Purpose: Prior to the Food and Drug Administration approval of 4-factor prothrombin complex concentrate (4F-PCC), only 3-factor PCC (3F-PCC) products were available in the US. There is limited data comparing the safety and efficacy of 3F-PCC versus 4F-PCC. The purpose of our study, therefore, was to compare the safety and efficacy profiles of 3F-PCC versus 4F-PCC for the emergent reversal of warfarin.
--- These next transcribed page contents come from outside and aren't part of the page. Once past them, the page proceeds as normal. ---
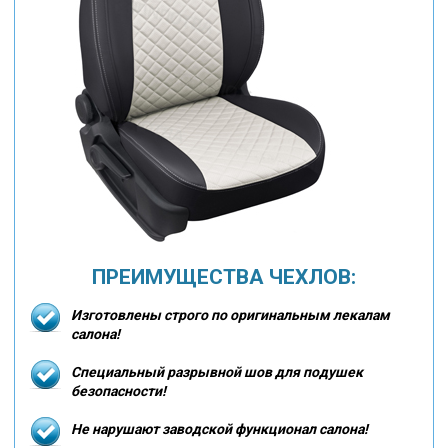
ПРЕИМУЩЕСТВА ЧЕХЛОВ:
Изготовлены строго по оригинальным лекалам
салона!
Специальный разрывной шов для подушек
безопасности!
Не нарушают заводской функционал салона!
Methods: A single-center, retrospective cohort analysis compared patients who received 3F-PCC or 4F-PCC for the emergent reversal of warfarin due to life-threating bleeding from January 2013 to September 2015. The primary objective of this study was the percentage of patients whose international normalized ratio (INR) reversed to ≤1.5 within 8h of PCC administration. The secondary safety objective was incidence of thromboembolic events at 7days post PCC.
Results: A total of 137 patients were included. The median baseline INR was 3.15 in the 3F-PCC group and 3.1 in the 4F-PCC group. The median post-PCC INR was 1.4 in the 3F-PCC group and 1.3 in the 4F-PCC group. INR ≤1.5 was achieved in 45/58 (78%) patients in the 3F-PCC group and 46/58 (79%) patients in the 4F-PCC group (p=0.61). The thromboembolic event rate between the two groups at 7days was similar, 4/68 (5.9%) for 3F-PCC versus 4/69 (5.8%) for 4F-PCC (p=1.0).
Conclusions: There was no significant difference in the percentage of patients who achieved an INR ≤1.5 between the 3F-PCC and 4F-PCC groups for emergent reversal of warfarin.
Keywords: Anticoagulation reversal; Prothrombin complex concentrate; Thromboembolic events; Warfarin.